- _Task requirements_:
Give back, word for word, every line from the one containing "Collaborators" to the end of the listing, and nothing more.

- _Information provided_:
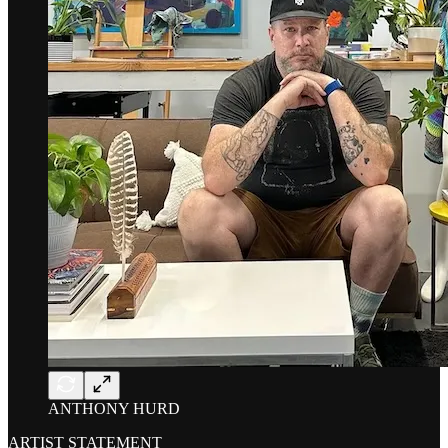
ANTHONY HURD
ARTIST STATEMENT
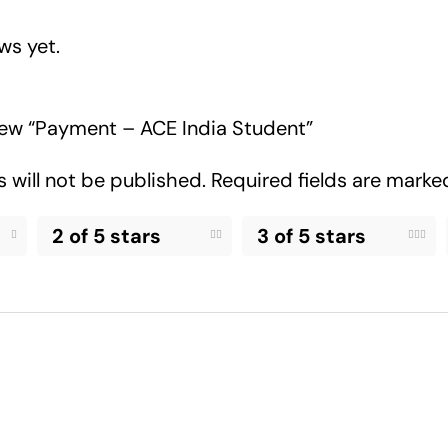
ws yet.
view “Payment – ACE India Student”
 will not be published.
Required fields are mark
2 of 5 stars
3 of 5 stars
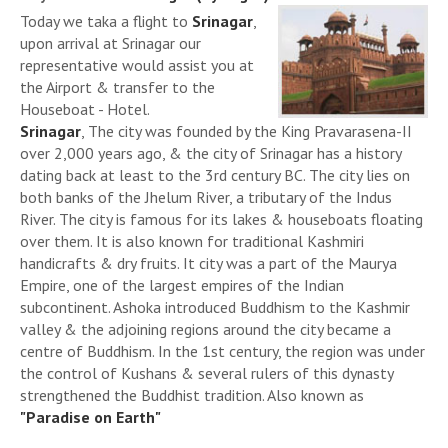
Today we taka a flight to
Srinagar
,
upon arrival at Srinagar our
representative would assist you at
the Airport & transfer to the
Houseboat - Hotel.
Srinagar
, The city was founded by the King Pravarasena-II
over 2,000 years ago, & the city of Srinagar has a history
dating back at least to the 3rd century BC. The city lies on
both banks of the Jhelum River, a tributary of the Indus
River. The city is famous for its lakes & houseboats floating
over them. It is also known for traditional Kashmiri
handicrafts & dry fruits. It city was a part of the Maurya
Empire, one of the largest empires of the Indian
subcontinent. Ashoka introduced Buddhism to the Kashmir
valley & the adjoining regions around the city became a
centre of Buddhism. In the 1st century, the region was under
the control of Kushans & several rulers of this dynasty
strengthened the Buddhist tradition. Also known as
"Paradise on Earth"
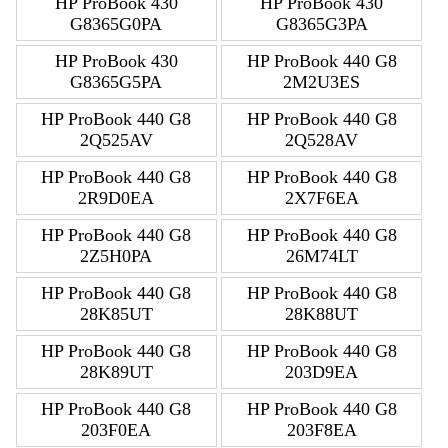
HP ProBook 430
HP ProBook 430
G8365G0PA
G8365G3PA
HP ProBook 430
HP ProBook 440 G8
G8365G5PA
2M2U3ES
HP ProBook 440 G8
HP ProBook 440 G8
2Q525AV
2Q528AV
HP ProBook 440 G8
HP ProBook 440 G8
2R9D0EA
2X7F6EA
HP ProBook 440 G8
HP ProBook 440 G8
2Z5H0PA
26M74LT
HP ProBook 440 G8
HP ProBook 440 G8
28K85UT
28K88UT
HP ProBook 440 G8
HP ProBook 440 G8
28K89UT
203D9EA
HP ProBook 440 G8
HP ProBook 440 G8
203F0EA
203F8EA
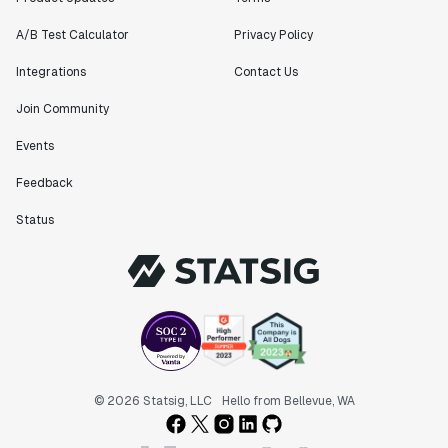
A/B Test Calculator
Privacy Policy
Integrations
Contact Us
Join Community
Events
Feedback
Status
© 2026 Statsig, LLC
Hello from Bellevue, WA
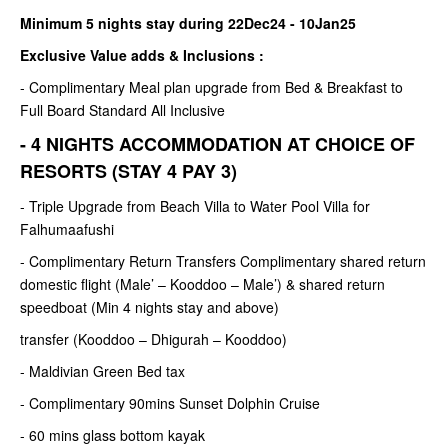
Minimum 5 nights stay during 22Dec24 - 10Jan25
Exclusive Value adds & Inclusions :
- Complimentary Meal plan upgrade from Bed & Breakfast to
Full Board Standard All Inclusive
- 4 NIGHTS ACCOMMODATION AT CHOICE OF
RESORTS (STAY 4 PAY 3)
- Triple Upgrade from Beach Villa to Water Pool Villa for
Falhumaafushi
- Complimentary Return Transfers Complimentary shared return
domestic flight (Male’ – Kooddoo – Male’) & shared return
speedboat (Min 4 nights stay and above)
transfer (Kooddoo – Dhigurah – Kooddoo)
- Maldivian Green Bed tax
- Complimentary 90mins Sunset Dolphin Cruise
- 60 mins glass bottom kayak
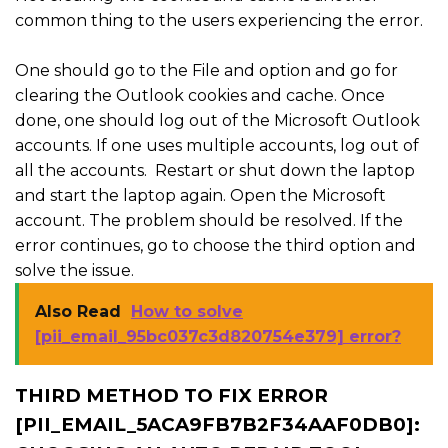
common thing to the users experiencing the error.
One should go to the File and option and go for
clearing the Outlook cookies and cache. Once
done, one should log out of the Microsoft Outlook
accounts. If one uses multiple accounts, log out of
all the accounts. Restart or shut down the laptop
and start the laptop again. Open the Microsoft
account. The problem should be resolved. If the
error continues, go to choose the third option and
solve the issue.
Also Read
How to solve
[pii_email_95bc037c3d820754e379] error?
THIRD METHOD TO FIX ERROR
[PII_EMAIL_5ACA9FB7B2F34AAF0DB0]:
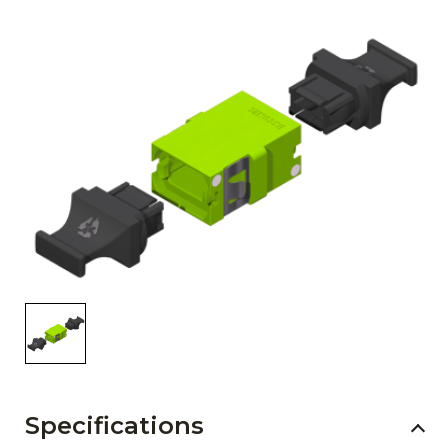
AENs
Collaborators
Careers
Press Releases
Events
Subscribe
Specifications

- _Answer for this exercise_:
Collaborators
Careers
Press Releases
Events
Subscribe
Specifications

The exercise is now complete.